> _EXTRACTED DATA_
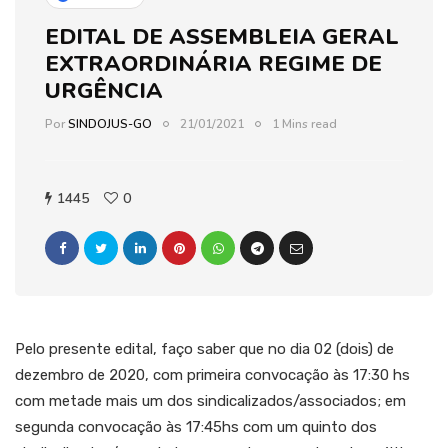
EDITAL DE ASSEMBLEIA GERAL
EXTRAORDINÁRIA REGIME DE
URGÊNCIA
Por
SINDOJUS-GO
21/01/2021
1 Mins read
1445
0
Pelo presente edital, faço saber que no dia 02 (dois) de
dezembro de 2020, com primeira convocação às 17:30 hs
com metade mais um dos sindicalizados/associados; em
segunda convocação às 17:45hs com um quinto dos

> _AIM OF THE EXERCISE_
Type the listing out again word for word, passing over each picture.

> _TASK RESULT_
EDITAL DE ASSEMBLEIA GERAL
EXTRAORDINÁRIA REGIME DE
URGÊNCIA
Por
SINDOJUS-GO
21/01/2021
1 Mins read
1445
0
Pelo presente edital, faço saber que no dia 02 (dois) de
dezembro de 2020, com primeira convocação às 17:30 hs
com metade mais um dos sindicalizados/associados; em
segunda convocação às 17:45hs com um quinto dos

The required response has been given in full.